Report only the number of lines in this material that include "variance".
++++ DATASET ENTRIES ++++
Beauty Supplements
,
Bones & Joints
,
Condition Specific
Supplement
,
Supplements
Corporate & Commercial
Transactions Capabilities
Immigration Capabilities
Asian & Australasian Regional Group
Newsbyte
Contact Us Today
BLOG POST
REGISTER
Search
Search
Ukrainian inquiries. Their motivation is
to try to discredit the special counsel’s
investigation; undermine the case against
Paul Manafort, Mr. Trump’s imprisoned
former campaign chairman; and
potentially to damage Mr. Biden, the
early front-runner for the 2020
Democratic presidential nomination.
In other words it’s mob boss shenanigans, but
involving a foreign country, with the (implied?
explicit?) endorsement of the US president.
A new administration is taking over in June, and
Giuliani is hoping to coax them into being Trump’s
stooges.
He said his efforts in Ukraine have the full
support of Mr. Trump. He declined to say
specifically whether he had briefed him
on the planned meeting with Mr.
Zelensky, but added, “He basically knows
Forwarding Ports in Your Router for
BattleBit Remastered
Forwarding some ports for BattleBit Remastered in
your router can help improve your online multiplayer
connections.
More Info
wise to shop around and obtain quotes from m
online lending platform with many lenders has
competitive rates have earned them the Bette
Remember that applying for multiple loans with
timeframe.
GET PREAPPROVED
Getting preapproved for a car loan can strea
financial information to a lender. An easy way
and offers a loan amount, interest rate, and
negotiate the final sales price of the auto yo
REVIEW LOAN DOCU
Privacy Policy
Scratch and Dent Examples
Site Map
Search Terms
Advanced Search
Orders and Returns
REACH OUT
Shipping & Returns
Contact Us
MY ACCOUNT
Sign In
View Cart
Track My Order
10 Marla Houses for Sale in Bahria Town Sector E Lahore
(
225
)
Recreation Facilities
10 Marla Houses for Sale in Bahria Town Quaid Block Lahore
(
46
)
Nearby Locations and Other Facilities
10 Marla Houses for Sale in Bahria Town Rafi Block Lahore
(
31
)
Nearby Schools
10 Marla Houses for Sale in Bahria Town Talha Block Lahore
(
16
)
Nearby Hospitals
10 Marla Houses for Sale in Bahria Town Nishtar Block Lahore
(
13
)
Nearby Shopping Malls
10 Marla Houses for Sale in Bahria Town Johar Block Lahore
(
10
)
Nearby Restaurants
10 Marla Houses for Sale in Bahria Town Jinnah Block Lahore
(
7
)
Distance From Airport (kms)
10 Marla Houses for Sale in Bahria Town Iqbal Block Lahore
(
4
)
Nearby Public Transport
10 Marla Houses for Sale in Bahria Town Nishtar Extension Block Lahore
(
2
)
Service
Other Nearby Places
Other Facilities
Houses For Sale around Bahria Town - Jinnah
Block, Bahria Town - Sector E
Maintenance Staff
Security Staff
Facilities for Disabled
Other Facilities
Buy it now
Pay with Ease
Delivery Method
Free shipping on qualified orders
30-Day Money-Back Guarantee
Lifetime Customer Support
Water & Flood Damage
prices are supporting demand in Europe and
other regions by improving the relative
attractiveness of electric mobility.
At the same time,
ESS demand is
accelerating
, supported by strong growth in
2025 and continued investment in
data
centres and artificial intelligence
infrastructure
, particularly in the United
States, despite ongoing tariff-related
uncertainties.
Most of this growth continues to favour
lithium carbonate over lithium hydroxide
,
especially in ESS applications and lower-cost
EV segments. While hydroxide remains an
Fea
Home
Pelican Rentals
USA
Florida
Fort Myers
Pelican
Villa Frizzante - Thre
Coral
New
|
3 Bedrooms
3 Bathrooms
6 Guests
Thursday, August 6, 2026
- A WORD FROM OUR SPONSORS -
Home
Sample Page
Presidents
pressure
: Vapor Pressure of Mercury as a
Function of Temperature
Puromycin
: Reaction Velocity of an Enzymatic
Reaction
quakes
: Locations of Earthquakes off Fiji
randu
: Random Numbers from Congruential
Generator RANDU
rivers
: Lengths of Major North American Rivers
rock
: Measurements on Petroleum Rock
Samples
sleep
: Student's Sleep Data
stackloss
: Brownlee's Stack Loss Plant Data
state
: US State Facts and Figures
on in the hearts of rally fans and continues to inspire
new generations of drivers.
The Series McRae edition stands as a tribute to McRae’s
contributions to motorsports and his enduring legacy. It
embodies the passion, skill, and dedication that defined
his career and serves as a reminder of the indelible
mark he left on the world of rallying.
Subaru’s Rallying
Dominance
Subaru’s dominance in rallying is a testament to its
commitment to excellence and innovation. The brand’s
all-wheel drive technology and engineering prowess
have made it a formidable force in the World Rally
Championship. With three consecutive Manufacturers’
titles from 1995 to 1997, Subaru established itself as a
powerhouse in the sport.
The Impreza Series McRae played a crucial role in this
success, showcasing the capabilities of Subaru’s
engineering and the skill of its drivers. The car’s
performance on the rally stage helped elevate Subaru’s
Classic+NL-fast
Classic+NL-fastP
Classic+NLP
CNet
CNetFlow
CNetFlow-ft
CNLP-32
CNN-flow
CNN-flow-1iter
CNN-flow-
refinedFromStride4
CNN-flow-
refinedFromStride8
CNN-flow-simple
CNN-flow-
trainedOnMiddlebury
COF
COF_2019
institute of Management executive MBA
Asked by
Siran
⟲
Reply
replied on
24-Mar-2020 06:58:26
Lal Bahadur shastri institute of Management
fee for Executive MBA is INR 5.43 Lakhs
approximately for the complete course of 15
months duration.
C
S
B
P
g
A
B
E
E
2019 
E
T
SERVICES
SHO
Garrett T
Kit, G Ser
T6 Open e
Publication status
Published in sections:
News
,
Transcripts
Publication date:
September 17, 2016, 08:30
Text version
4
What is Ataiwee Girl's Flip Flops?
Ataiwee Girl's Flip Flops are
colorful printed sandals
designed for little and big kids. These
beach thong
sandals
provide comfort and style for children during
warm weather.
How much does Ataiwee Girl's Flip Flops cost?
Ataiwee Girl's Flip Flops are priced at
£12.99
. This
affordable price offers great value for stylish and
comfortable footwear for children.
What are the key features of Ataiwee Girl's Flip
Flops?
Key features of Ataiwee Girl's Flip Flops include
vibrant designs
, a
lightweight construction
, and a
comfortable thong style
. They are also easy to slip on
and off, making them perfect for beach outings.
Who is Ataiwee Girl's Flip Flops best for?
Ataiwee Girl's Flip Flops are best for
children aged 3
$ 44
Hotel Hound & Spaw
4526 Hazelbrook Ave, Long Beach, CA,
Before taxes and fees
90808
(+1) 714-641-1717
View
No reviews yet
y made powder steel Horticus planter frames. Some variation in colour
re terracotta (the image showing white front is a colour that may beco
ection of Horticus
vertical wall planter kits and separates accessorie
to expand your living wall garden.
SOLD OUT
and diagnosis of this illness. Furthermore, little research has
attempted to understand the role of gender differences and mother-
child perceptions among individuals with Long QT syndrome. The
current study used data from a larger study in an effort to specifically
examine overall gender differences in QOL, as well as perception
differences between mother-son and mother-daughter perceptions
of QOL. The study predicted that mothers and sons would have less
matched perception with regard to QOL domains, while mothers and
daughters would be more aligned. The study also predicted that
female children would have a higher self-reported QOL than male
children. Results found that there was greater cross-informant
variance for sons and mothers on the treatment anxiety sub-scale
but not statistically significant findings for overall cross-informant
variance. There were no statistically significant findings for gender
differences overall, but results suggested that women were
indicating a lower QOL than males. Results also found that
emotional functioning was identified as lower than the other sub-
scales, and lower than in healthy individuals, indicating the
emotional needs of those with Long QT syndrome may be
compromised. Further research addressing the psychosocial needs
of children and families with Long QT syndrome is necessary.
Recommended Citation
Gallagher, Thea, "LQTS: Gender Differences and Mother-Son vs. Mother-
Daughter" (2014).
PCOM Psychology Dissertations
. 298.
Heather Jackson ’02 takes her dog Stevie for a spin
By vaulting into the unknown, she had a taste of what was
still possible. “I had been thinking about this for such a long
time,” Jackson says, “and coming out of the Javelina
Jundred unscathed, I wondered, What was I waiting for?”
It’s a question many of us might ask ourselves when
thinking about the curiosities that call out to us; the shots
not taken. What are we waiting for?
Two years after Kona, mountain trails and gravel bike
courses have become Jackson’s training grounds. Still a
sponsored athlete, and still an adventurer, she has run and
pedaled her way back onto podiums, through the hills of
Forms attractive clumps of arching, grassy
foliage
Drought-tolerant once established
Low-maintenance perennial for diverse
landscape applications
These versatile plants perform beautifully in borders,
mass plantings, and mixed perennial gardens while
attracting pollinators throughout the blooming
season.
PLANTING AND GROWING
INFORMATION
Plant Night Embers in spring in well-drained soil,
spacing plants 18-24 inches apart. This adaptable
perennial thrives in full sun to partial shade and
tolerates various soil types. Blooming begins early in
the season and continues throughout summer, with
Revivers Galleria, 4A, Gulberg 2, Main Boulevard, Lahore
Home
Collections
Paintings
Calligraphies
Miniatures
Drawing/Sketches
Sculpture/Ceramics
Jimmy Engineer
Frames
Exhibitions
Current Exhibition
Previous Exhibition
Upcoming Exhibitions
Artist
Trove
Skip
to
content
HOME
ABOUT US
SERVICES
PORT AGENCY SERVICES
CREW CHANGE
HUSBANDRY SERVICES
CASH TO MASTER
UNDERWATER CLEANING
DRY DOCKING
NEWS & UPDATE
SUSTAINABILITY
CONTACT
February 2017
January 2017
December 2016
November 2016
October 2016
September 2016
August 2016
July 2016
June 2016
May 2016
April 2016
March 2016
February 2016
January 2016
++++
(ANSWER TO THIS TASK):
2